Informacja na wagę złota
Aby ułatwić pacjentom dostęp do informacji, w 1997 r. utworzono międzynarodowy portal internetowy ORPHANET, który jest źródłem wiedzy na temat chorób rzadkich i leków sierocych. Powstał on jako miejsce wymiany rzetelnych informacji nt. procesu diagnozy, opieki i leczenia pacjentów. Niestety większość artykułów została napisana po angielsku lub francusku, trwają jednak prace nad stopniowym tłumaczeniem ich na inne języki. Co 2 tygodnie ukazuje się też biuletyn informacyjny OrphaNews2.
Na szczęście w sieci można też znaleźć coraz więcej informacji po polsku.
Krajowe Forum na Rzecz Terapii Chorób Rzadkich ORPHAN na portalu RzadkieChoroby.pl opublikowało listę serwisów poświęconych tego typu schorzeniom.
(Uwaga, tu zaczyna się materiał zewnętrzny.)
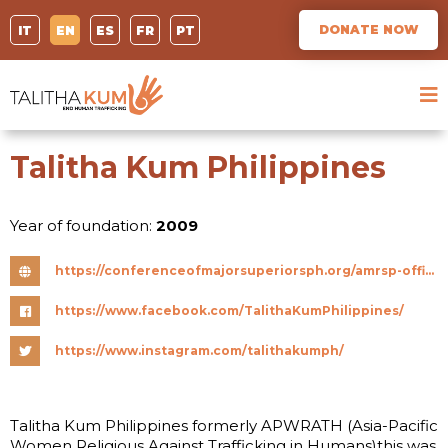
DONATE NOW
IT
EN
ES
FR
PT
Talitha Kum Philippines
Year of foundation:
2009
https://conferenceofmajorsuperiorsph.org/amrsp-officially-renames-itself-to-conference-of-major-superiors-in-the-philippines/
https://www.facebook.com/TalithaKumPhilippines/
https://www.instagram.com/talithakumph/
Talitha Kum Philippines formerly APWRATH (Asia-Pacific
Women Religious Against Trafficking in Humans)this was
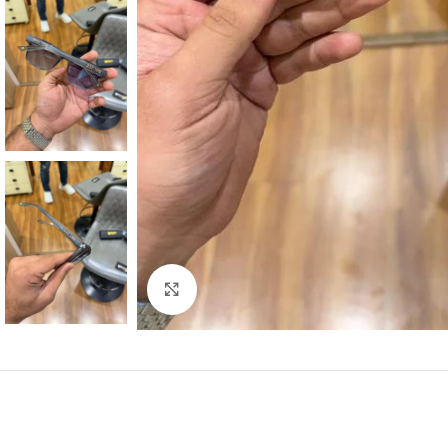
Click to enlarge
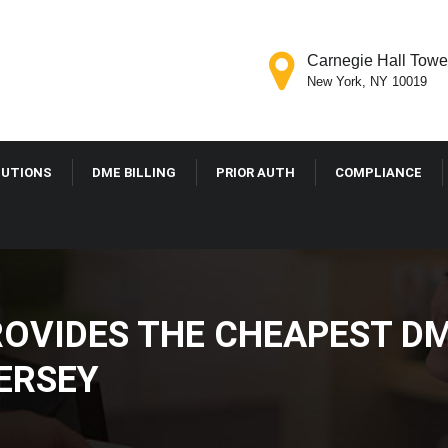
Carnegie Hall Tower
New York, NY 10019
LUTIONS
DME BILLING
PRIOR AUTH
COMPLIANCE
VIDES THE CHEAPEST DM
JERSEY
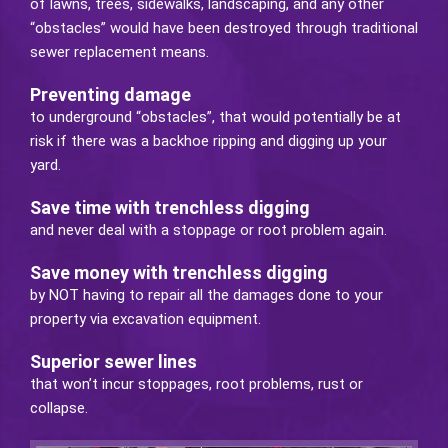
of lawns, trees, sidewalks, landscaping, and any other
“obstacles” would have been destroyed through traditional
sewer replacement means.
Preventing damage
to underground “obstacles”, that would potentially be at
risk if there was a backhoe ripping and digging up your
yard.
Save time with trenchless digging
and never deal with a stoppage or root problem again.
Save money with trenchless digging
by NOT having to repair all the damages done to your
property via excavation equipment.
Superior sewer lines
that won’t incur stoppages, root problems, rust or
collapse.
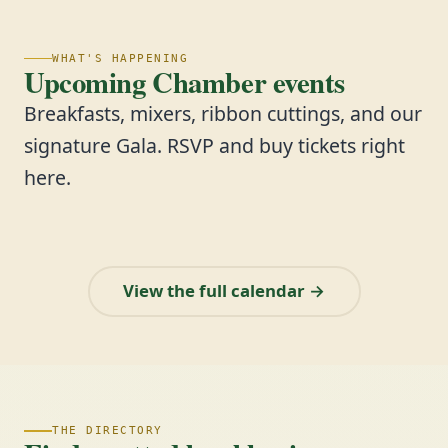
WHAT'S HAPPENING
Upcoming Chamber events
Breakfasts, mixers, ribbon cuttings, and our
signature Gala. RSVP and buy tickets right
here.
View the full calendar →
THE DIRECTORY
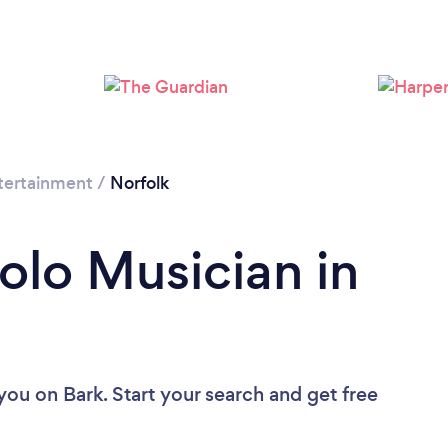
tertainment
/
Norfolk
olo Musician in
 you
on Bark. Start your search and get free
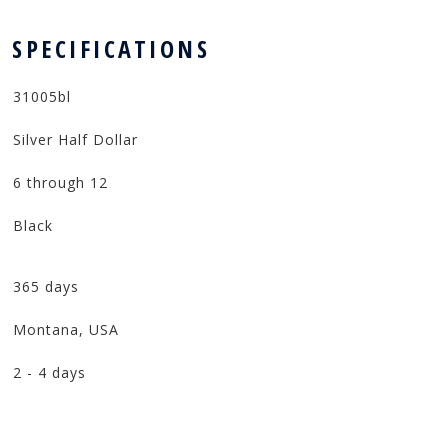
 SPECIFICATIONS
31005bl
Silver Half Dollar
6 through 12
Black
365 days
Montana, USA
2 - 4 days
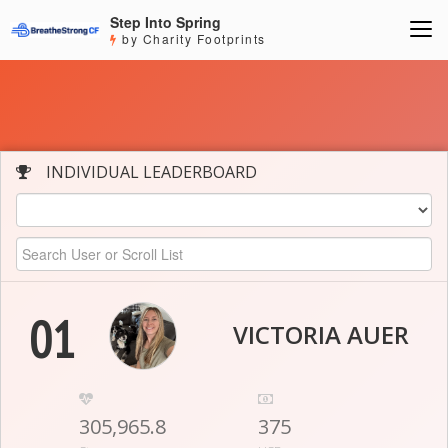
Step Into Spring
by Charity Footprints
INDIVIDUAL LEADERBOARD
01
VICTORIA AUER
305,965.8
375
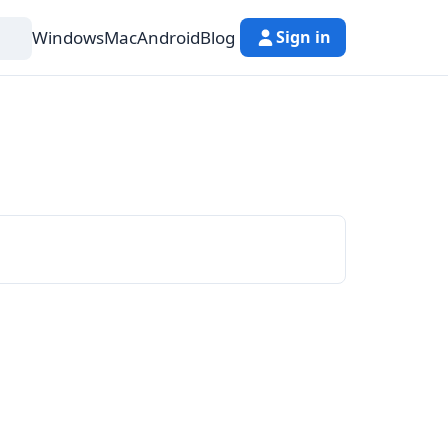
Windows
Mac
Android
Blog
Sign in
Forum pełni rolę krajowego porozumienia na rzecz organizacji pacjentów cierpiących na choroby rzadkie w Polsce, zrzeszając ok. 30 takich instytucji.
Bibliografia
- Curr Med Chem. 2010; 17(29): 3431-7
- Maria Libura, Magdalena Władusik i in., Choroby rzadkie w Polsce - stan obecny i perspektywy, Uczelnia Łazarskiego, Warszawa 2016
- ORPHANET, www.orpha.net
Pomnik - Centrum Zdrowia Dziecka, Instytut Centrum Zdrowia Matki Polki, Ośrodek Chorób Rzadkich przy Szpitalu Uniwersyteckim w Krakowie oraz Ośrodek Chorób Rzadkich przy poradni genetycznej UCK w Gdańsku to tylko niektóre miejsca, w których pacjenci uzyskają fachową pomoc, a ich najbliżsi - wiedzę niezbędną do sprawowania prawidłowej opieki.
Natomiast serwis internetowy NadziejaWGenach.pl publikuje indeks chorób rzadkich z ich krótkim opisem. W przypadku niektórych schorzeń autorzy kierują do innych, bardziej wyczerpujących źródeł.
Leki sieroce
Spośród 30 tys. znanych chorób ok. 8 tys. to choroby rzadko występujące. Zalicza się do nich m.in. mukowiscydozę, porfirię, chorobę Gauchera, chorobę Fabry'ego, tyrozynemię, homocystynurię, hemofilię, dystrofię mięśniową Duchenne'a i Beckera, rdzeniowy zanik mięśni, zespół Retta, zespół Turnera, pląsawicę Huntingtona, chorobę Friedreicha, zespół łamliwego chromosomu X. Leki wykorzystywane w leczeniu tych schorzeń nazywa się sierocymi, ponieważ przeznaczone są dla niewielkiej liczby pacjentów. Z tego powodu schorzenia te nie leżą w sferze zainteresowań dużych koncernów farmaceutycznych.